(Records supplied begins)
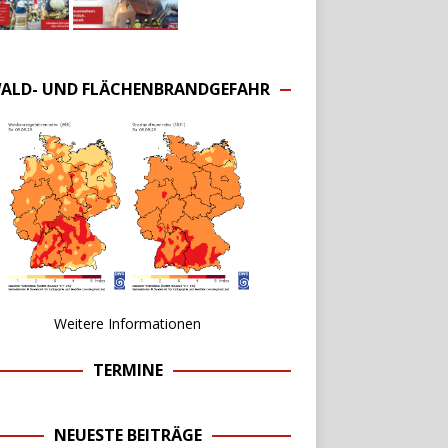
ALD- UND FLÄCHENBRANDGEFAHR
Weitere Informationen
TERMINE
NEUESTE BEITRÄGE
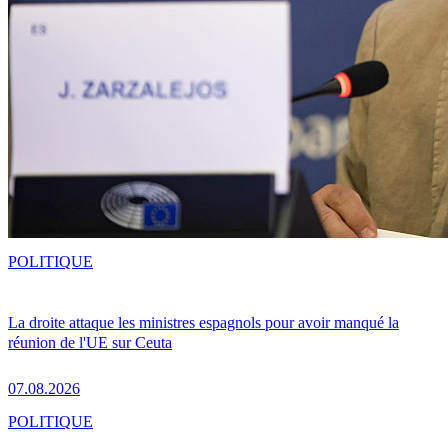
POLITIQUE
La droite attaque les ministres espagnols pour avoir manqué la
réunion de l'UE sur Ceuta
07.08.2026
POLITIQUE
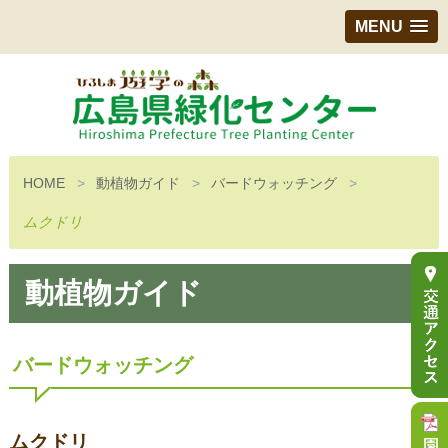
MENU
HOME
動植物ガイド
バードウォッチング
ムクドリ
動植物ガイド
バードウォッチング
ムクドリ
(Records supplied ends)
(Records supplied begins)
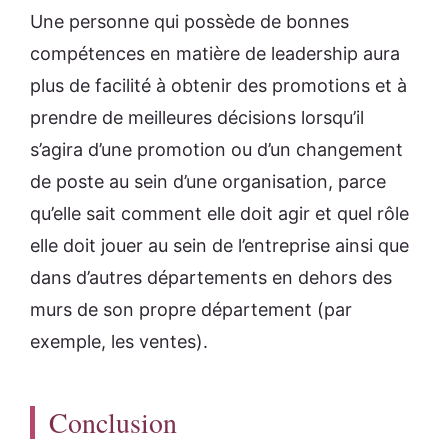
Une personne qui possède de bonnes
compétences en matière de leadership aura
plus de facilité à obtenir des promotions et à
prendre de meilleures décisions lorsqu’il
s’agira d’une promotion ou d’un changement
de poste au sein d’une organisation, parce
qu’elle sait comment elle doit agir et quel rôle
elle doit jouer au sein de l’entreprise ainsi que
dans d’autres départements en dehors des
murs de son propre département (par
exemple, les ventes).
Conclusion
(Records supplied ends)
Instructions to follow:
Note every line in the material with "elle" and copy it.

Exercise output:
qu’elle sait comment elle doit agir et quel rôle
elle doit jouer au sein de l’entreprise ainsi que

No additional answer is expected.